Un troisième groupe d’enseignants frôlaient l’épuisement professionnel et ont été reconnus comme étant « surchargés ». Comme Morgan, ils faisaient face à un certain manque de ressources pour répondre aux exigences de leur travail et se trouvaient à un seuil critique avant les symptômes d’épuisement. Ils éprouvaient les niveaux d’épuisement presque les plus marqués et se repliaient modérément sur eux-mêmes, mais affichaient encore de hauts niveaux d’accomplissement personnel. Enfin, nous avons isolé deux autres catégories d’enseignants qui éprouvaient des niveaux d’épuisement allant de modérés à élevés et se sentaient nettement repliés sur eux-mêmes. Tout comme Morgan, les enseignants de ces groupes dépérissaient et présentaient des symptômes d’épuisement professionnel. Nous les avons désignés comme étant « détachés » et « inefficaces », ces derniers ayant affiché les plus faibles niveaux d’accomplissement personnel. Nos partenaires du Réseau ÉdCan ont communiqué ces résultats au moyen d’un article et d’un document infographique (tous deux en anglais).

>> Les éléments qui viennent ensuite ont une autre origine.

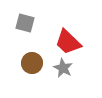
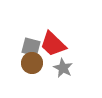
gray square: moved 6 px right, 24 px down
red trapezoid: moved 15 px left, 2 px down
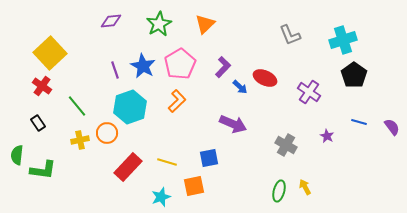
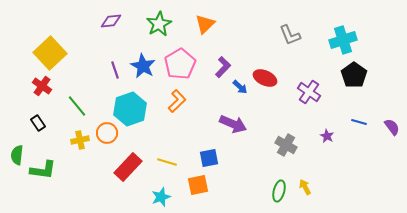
cyan hexagon: moved 2 px down
orange square: moved 4 px right, 1 px up
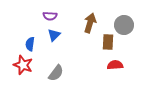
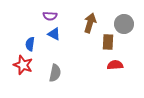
gray circle: moved 1 px up
blue triangle: moved 1 px up; rotated 48 degrees counterclockwise
gray semicircle: moved 1 px left; rotated 24 degrees counterclockwise
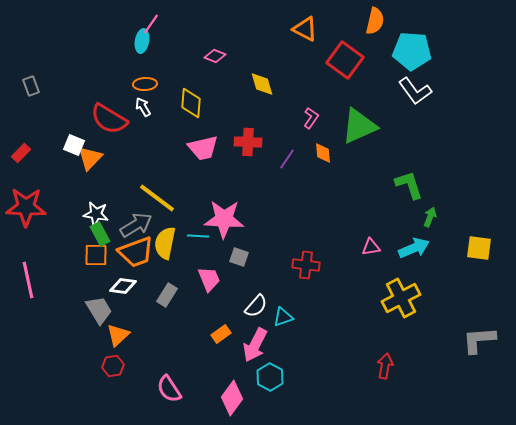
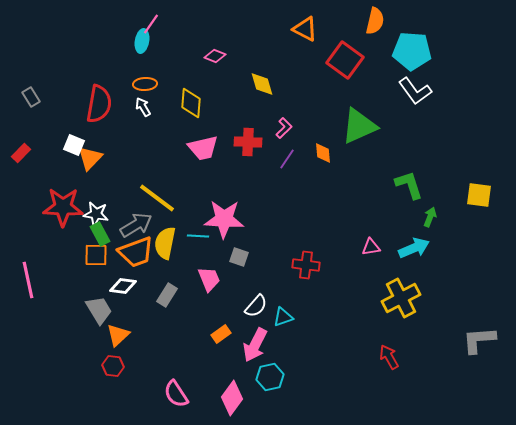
gray rectangle at (31, 86): moved 11 px down; rotated 12 degrees counterclockwise
pink L-shape at (311, 118): moved 27 px left, 10 px down; rotated 10 degrees clockwise
red semicircle at (109, 119): moved 10 px left, 15 px up; rotated 111 degrees counterclockwise
red star at (26, 207): moved 37 px right
yellow square at (479, 248): moved 53 px up
red hexagon at (113, 366): rotated 15 degrees clockwise
red arrow at (385, 366): moved 4 px right, 9 px up; rotated 40 degrees counterclockwise
cyan hexagon at (270, 377): rotated 20 degrees clockwise
pink semicircle at (169, 389): moved 7 px right, 5 px down
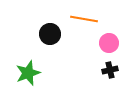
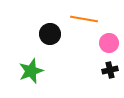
green star: moved 3 px right, 2 px up
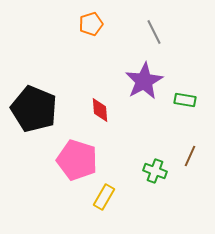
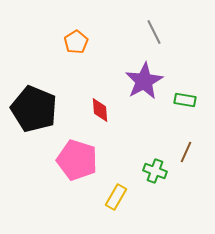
orange pentagon: moved 15 px left, 18 px down; rotated 15 degrees counterclockwise
brown line: moved 4 px left, 4 px up
yellow rectangle: moved 12 px right
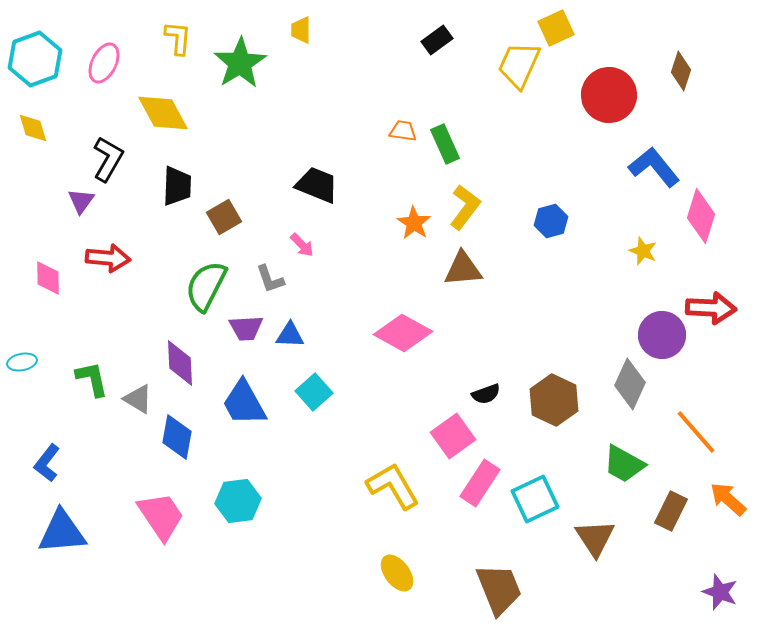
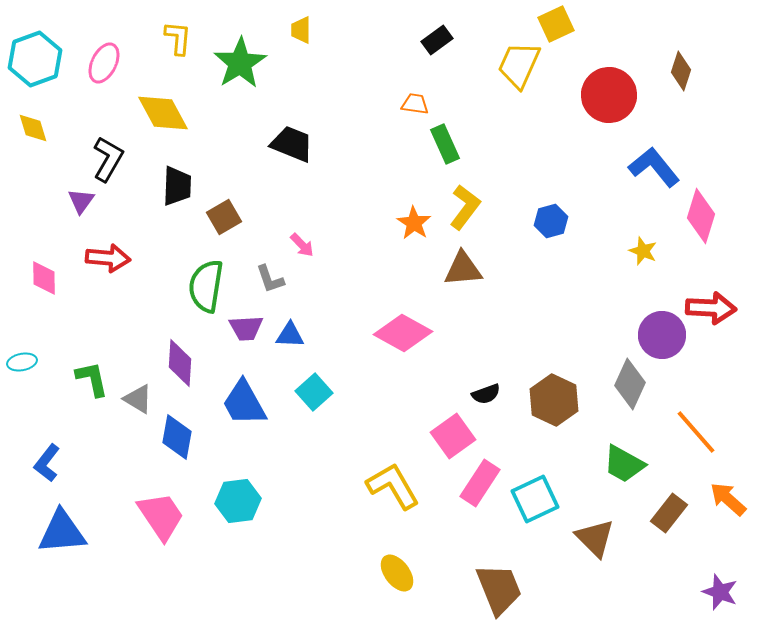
yellow square at (556, 28): moved 4 px up
orange trapezoid at (403, 131): moved 12 px right, 27 px up
black trapezoid at (317, 185): moved 25 px left, 41 px up
pink diamond at (48, 278): moved 4 px left
green semicircle at (206, 286): rotated 18 degrees counterclockwise
purple diamond at (180, 363): rotated 6 degrees clockwise
brown rectangle at (671, 511): moved 2 px left, 2 px down; rotated 12 degrees clockwise
brown triangle at (595, 538): rotated 12 degrees counterclockwise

De façon plus significative, nous avons trouvé que, dans chaque groupe, ce n’était pas le nombre d’exigences ou de ressources qui prédisait l’épuisement professionnel, mais plutôt le ratio des ressources par rapport aux exigences qui prédisait le niveau de stress et d’épuisement perçu par les enseignants. Ce constat a renversé la pensée voulant que tous les enseignants étaient dans « le même bateau » pendant la pandémie. Certains filaient dans des yachts tandis que d’autres flottaient sur des radeaux. Certains naviguaient sous de bons vents, d’autres subissaient d’affreuses tempêtes. Tout dépendait s’ils disposaient ou non des ressources adéquates pour répondre aux exigences de leur contexte d’enseignement spécifique.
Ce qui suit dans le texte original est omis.